Senator Marcos confirmed that “intermediaries” from Binay’s camp had approached him about a team-up, but that he had yet to decide on his political plans in 2016.
Marcos said he still had to examine in great detail the different options available to him and that he was, at the moment, in close consultation with the Nacionalista Party.
He and Binay have yet to meet face-to-face, the senator said, “but then again (the team-up) is something that will be decided not only by me but by the party as well,” he added.
Marcos said he wanted to keep his options open and was looking at either the presidency or the vice presidency.
Seeking reelection as a senator was also on the table, he added, until the deadline for the filing of candidacy lapses.
The senator’s first six-year term ends next year and he has the option of running for a second term.

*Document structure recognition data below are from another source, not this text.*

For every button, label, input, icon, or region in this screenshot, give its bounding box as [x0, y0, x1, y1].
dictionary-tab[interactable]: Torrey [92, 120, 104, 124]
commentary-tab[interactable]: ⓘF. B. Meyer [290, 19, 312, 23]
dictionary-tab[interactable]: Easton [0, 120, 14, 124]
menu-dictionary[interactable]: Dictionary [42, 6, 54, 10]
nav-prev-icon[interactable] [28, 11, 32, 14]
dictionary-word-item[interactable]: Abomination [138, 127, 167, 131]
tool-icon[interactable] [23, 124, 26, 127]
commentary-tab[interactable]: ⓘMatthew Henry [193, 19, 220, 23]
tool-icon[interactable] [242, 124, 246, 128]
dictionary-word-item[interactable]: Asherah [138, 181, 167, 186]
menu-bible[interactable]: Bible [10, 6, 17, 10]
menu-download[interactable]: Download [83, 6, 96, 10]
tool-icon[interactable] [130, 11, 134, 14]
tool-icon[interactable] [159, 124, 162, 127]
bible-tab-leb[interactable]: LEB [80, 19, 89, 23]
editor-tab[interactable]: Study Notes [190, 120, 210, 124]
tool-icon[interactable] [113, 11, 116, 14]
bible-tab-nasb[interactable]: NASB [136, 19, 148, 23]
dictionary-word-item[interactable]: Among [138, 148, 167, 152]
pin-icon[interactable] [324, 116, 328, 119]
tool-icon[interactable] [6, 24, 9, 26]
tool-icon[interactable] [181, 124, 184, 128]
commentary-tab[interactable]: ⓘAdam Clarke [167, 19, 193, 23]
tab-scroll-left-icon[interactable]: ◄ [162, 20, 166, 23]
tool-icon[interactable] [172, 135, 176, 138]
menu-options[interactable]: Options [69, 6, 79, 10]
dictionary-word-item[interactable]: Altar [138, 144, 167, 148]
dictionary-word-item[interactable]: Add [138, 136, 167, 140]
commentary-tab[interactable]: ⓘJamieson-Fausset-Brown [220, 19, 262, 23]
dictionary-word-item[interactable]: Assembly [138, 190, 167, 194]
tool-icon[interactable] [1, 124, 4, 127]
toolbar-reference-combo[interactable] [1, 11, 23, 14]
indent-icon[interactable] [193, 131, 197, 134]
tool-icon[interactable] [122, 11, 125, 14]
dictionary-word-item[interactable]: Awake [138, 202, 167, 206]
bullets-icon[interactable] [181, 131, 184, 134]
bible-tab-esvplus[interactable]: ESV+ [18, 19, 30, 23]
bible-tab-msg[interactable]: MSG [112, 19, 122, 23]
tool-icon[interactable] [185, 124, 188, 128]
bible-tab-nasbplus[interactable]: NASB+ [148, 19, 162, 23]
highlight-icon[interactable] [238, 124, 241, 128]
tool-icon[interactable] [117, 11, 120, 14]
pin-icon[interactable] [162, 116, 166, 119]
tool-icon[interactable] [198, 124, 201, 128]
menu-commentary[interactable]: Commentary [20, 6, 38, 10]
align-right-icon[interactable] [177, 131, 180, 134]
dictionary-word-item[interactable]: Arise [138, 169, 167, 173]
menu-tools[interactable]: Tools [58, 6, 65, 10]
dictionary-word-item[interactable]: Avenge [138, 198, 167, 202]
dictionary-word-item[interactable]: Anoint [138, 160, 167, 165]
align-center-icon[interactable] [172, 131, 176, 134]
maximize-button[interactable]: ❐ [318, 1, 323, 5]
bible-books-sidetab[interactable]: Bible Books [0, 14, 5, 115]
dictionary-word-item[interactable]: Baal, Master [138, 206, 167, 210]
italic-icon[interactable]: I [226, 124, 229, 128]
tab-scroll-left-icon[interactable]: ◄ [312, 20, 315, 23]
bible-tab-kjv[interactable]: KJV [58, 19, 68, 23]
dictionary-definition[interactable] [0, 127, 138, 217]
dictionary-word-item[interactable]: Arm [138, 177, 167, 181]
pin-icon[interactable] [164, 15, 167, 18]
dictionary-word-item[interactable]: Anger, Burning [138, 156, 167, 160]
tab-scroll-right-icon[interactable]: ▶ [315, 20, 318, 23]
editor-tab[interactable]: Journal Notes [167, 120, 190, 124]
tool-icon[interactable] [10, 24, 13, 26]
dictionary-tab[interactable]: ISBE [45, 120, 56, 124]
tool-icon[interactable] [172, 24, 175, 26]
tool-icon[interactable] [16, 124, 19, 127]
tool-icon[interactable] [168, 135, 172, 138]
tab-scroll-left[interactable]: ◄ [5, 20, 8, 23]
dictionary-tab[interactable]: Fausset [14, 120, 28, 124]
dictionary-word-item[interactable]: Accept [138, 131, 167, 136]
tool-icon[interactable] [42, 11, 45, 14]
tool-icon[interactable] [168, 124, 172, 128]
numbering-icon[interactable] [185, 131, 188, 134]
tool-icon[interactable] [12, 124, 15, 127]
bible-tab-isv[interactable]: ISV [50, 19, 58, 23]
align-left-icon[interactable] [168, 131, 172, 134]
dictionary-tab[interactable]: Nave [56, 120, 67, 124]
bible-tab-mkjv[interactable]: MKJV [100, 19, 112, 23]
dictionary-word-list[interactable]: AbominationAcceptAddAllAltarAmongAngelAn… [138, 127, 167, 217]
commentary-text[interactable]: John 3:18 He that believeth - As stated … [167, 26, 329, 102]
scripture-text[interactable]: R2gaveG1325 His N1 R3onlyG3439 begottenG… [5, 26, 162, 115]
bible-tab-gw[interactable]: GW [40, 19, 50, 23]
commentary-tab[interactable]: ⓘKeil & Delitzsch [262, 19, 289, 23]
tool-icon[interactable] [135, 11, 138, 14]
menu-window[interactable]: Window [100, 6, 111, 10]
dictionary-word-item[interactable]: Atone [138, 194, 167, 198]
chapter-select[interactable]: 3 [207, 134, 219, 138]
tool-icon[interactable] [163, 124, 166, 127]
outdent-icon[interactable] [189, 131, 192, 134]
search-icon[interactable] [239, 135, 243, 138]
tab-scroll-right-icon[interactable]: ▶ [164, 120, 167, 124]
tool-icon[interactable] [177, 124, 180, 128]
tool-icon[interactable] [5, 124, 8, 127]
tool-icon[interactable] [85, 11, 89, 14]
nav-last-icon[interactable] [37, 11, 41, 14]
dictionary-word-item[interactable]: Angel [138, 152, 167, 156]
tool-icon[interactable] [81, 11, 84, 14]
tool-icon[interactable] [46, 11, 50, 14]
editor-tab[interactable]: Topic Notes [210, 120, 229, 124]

“It would have been better if I had no choice so that it would be easy to decide,” Marcos said. “But I have a lot of choices. (That’s) why we’ll be very careful,” he added.
Despite Honasan’s disavowal of plans to run for public office in 2016, Binay has maintained that Marcos and Honasan are among the three on the UNA list.
“First, it’s very certain that (UNA) will have a vice presidential candidate,” Binay said.
“Second, it won’t be long and we will announce our candidate,” he added in a radio interview.
To help Binay campaign
Honasan, whose term in the Senate ends in 2019, said he had not even considered the possibility of running in 2016, preferring instead to remain behind the scenes as UNA vice president, and help Binay in his presidential campaign.
The senator underscored the importance of “(raising) the level of discourse so that it will be platform- and program-based,” instead of “bite-slinging that creates deep wounds that percolate beyond elections.”
Should the Binay-Marcos tandem become definite, Honasan said he would support this “formidable team.”
Honasan also said it was about time the government allow the burial of Senator Marcos’ father, the late strongman Ferdinand Marcos, whose remains are in a mausoleum at his hometown of Batac, Ilocos Norte province.
Binay, Honasan said, had made a study early on during the Aquino administration on the question of Marcos’ burial and had recommended that his remains be buried in Batac with full military honors.
“I’m talking about something procedural because it’s been a long time (that Marcos has lain in state),” the senator said.
Burying the ousted dictator would allow us “to move on,” said Honasan, who led a coup against Marcos in 1986 that was supported by Sen. Juan Ponce Enrile, then the defense minister.
During the Edsa People Power Revolution in 1986, Marcos and his family fled to Hawaii where he died in 1989. In 1993, then President
Fidel Ramos allowed the return of Marcos’ remains to the country.